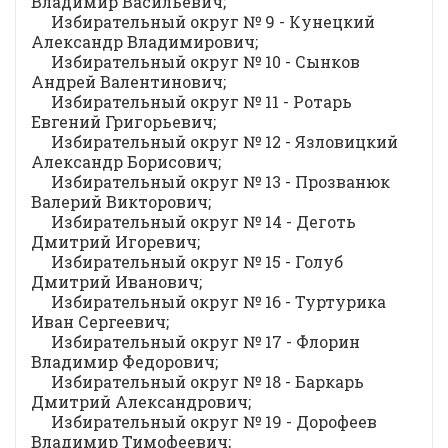
Владимир Васильевич;
Избирательный округ № 9 - Кунецкий
Александр Владимирович;
Избирательный округ № 10 - Сынков
Андрей Валентинович;
Избирательный округ № 11 - Ротарь
Евгений Григорьевич;
Избирательный округ № 12 - Язловицкий
Александр Борисович;
Избирательный округ № 13 - Прозванюк
Валерий Викторович;
Избирательный округ № 14 - Деготь
Дмитрий Игоревич;
Избирательный округ № 15 - Голуб
Дмитрий Иванович;
Избирательный округ № 16 - Туртурика
Иван Сергеевич;
Избирательный округ № 17 - Флорин
Владимир Федорович;
Избирательный округ № 18 - Баркарь
Дмитрий Александрович;
Избирательный округ № 19 - Дорофеев
Владимир Тимофеевич;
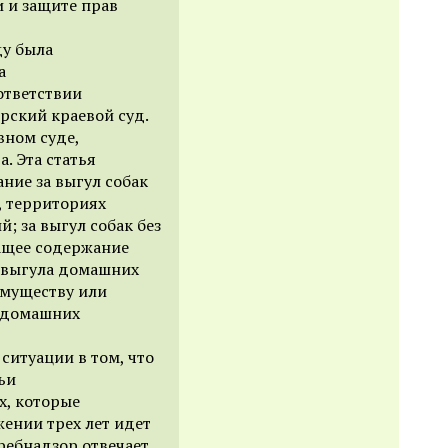
и и защите прав
ду была
а
ответствии
рский краевой суд.
вном суде,
. Эта статья
ние за выгул собак
х, территориях
 за выгул собак без
ащее содержание
 выгула домашних
имуществу или
а домашних
ситуации в том, что
ьи
х, которые
ении трех лет идет
ребнадзор отвечает,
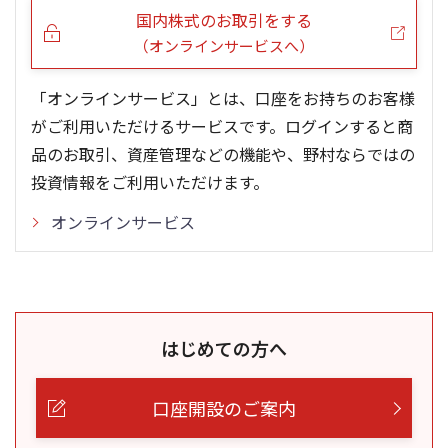
国内株式のお取引をする
（オンラインサービスへ）
「オンラインサービス」とは、口座をお持ちのお客様
がご利用いただけるサービスです。ログインすると商
品のお取引、資産管理などの機能や、野村ならではの
投資情報をご利用いただけます。
オンラインサービス
はじめての方へ
口座開設のご案内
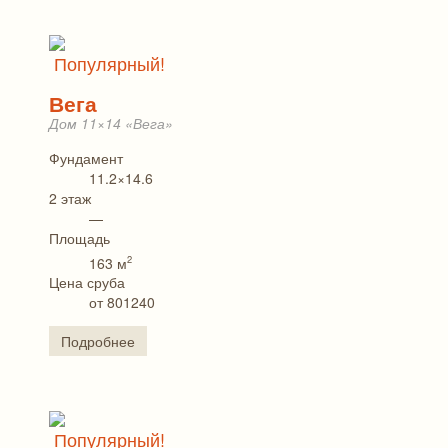
Популярный!
Вега
Дом 11×14 «Вега»
Фундамент
11.2×14.6
2 этаж
—
Площадь
2
163 м
Цена сруба
от 801240
Подробнее
Популярный!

> What you will do: Retype, word for word, the lines from the one with "Избирательный округ № 18 - Баркарь" through the last line of the entries above, and only those lines. Leave pictures out.

> Task answer:
Избирательный округ № 18 - Баркарь
Дмитрий Александрович;
Избирательный округ № 19 - Дорофеев
Владимир Тимофеевич;
и и защите прав
ду была
а
ответствии
рский краевой суд.
вном суде,
. Эта статья
ние за выгул собак
х, территориях
 за выгул собак без
ащее содержание
 выгула домашних
имуществу или
а домашних
ситуации в том, что
ьи
х, которые
ении трех лет идет
ребнадзор отвечает,
国内株式のお取引をする
（オンラインサービスへ）
「オンラインサービス」とは、口座をお持ちのお客様
がご利用いただけるサービスです。ログインすると商
品のお取引、資産管理などの機能や、野村ならではの
投資情報をご利用いただけます。
オンラインサービス
はじめての方へ
口座開設のご案内
Популярный!
Вега
Дом 11×14 «Вега»
Фундамент
11.2×14.6
2 этаж
—
Площадь
2
163 м
Цена сруба
от 801240
Подробнее
Популярный!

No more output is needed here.